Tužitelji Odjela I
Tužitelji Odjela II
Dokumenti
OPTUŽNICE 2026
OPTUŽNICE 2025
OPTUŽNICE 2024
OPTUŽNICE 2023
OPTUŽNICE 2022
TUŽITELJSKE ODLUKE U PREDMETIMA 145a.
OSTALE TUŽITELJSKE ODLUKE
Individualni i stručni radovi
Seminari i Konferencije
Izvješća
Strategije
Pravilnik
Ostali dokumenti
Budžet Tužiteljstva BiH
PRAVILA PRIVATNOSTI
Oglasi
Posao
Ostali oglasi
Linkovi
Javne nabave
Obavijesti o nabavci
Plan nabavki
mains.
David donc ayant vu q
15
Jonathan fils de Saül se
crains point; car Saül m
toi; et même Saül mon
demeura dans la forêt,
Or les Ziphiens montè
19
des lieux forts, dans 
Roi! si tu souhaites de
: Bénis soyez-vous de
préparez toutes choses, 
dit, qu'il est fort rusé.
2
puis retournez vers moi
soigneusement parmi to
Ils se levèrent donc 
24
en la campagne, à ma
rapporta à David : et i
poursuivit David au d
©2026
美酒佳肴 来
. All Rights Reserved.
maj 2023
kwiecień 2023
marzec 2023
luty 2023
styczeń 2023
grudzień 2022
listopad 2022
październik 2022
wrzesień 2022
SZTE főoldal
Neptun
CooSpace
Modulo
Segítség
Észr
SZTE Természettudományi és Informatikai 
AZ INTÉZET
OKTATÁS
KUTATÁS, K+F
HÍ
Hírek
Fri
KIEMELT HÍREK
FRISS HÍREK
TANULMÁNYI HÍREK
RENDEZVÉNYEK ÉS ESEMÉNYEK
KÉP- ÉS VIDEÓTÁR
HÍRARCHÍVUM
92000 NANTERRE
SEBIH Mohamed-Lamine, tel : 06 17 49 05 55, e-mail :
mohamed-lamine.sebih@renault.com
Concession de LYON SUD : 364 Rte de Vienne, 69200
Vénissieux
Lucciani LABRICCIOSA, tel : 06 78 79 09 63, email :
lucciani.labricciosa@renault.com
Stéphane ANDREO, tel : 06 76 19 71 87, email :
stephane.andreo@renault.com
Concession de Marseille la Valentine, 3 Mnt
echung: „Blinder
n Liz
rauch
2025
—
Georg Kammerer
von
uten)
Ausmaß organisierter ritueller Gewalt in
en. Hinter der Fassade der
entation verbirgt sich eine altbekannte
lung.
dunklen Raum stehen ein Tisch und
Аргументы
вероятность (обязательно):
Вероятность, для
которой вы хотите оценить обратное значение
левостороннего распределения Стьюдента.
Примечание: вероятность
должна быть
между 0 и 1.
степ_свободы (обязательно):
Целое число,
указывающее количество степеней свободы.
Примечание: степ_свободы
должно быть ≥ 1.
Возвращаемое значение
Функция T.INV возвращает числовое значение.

= = = =

In the records above, find each line that holds the word "OPTUŽNICE"; copy all such lines.

Finished exercise
OPTUŽNICE 2026
OPTUŽNICE 2025
OPTUŽNICE 2024
OPTUŽNICE 2023
OPTUŽNICE 2022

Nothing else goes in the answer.